» Aim of the task
Once the line holding "Book an Appointment" is found in the listing below, write it out and each later line exactly, up to and including the one holding "next to each".

» Material provided
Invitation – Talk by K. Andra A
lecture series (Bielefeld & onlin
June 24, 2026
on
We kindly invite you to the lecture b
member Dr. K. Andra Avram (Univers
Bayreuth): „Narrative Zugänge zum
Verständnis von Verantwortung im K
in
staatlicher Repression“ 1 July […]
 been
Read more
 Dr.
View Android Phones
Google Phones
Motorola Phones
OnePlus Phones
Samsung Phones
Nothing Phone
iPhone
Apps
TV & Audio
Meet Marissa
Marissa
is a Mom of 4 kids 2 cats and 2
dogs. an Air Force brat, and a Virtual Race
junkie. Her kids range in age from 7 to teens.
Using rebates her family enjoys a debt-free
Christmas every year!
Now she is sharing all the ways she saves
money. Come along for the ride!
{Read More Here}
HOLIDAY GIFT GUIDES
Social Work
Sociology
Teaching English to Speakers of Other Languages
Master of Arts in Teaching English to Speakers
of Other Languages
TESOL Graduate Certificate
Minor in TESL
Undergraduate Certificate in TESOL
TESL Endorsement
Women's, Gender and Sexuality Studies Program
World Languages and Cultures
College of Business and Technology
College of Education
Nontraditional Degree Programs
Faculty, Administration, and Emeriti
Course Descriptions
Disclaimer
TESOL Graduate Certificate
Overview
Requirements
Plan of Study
* * *
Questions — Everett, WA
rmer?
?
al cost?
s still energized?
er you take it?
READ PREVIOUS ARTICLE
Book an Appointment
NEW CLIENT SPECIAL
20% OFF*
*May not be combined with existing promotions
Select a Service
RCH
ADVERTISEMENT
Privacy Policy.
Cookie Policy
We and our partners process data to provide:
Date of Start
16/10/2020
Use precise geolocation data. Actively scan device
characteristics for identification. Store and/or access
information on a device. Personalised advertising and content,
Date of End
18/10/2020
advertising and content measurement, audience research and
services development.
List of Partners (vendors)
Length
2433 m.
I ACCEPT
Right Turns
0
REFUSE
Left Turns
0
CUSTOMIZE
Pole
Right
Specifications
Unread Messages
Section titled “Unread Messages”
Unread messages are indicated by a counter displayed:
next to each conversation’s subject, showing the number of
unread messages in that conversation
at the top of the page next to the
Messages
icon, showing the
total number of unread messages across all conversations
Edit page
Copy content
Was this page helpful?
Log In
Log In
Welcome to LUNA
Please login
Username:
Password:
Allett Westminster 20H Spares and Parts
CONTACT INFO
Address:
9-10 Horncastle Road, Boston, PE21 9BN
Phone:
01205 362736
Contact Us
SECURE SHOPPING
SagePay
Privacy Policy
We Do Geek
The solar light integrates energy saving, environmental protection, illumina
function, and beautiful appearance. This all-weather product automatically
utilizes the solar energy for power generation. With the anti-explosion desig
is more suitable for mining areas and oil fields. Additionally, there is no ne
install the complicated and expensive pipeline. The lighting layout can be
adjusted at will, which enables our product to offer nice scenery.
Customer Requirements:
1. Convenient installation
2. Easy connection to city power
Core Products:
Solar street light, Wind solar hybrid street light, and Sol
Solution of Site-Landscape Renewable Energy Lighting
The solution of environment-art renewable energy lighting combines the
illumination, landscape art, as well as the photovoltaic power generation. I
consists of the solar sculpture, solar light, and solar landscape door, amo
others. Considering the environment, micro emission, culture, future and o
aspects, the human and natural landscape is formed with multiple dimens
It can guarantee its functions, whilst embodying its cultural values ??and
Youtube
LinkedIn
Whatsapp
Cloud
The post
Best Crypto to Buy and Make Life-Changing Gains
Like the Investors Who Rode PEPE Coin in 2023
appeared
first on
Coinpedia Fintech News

» Response to the task
Book an Appointment
NEW CLIENT SPECIAL
20% OFF*
*May not be combined with existing promotions
Select a Service
RCH
ADVERTISEMENT
Privacy Policy.
Cookie Policy
We and our partners process data to provide:
Date of Start
16/10/2020
Use precise geolocation data. Actively scan device
characteristics for identification. Store and/or access
information on a device. Personalised advertising and content,
Date of End
18/10/2020
advertising and content measurement, audience research and
services development.
List of Partners (vendors)
Length
2433 m.
I ACCEPT
Right Turns
0
REFUSE
Left Turns
0
CUSTOMIZE
Pole
Right
Specifications
Unread Messages
Section titled “Unread Messages”
Unread messages are indicated by a counter displayed:
next to each conversation’s subject, showing the number of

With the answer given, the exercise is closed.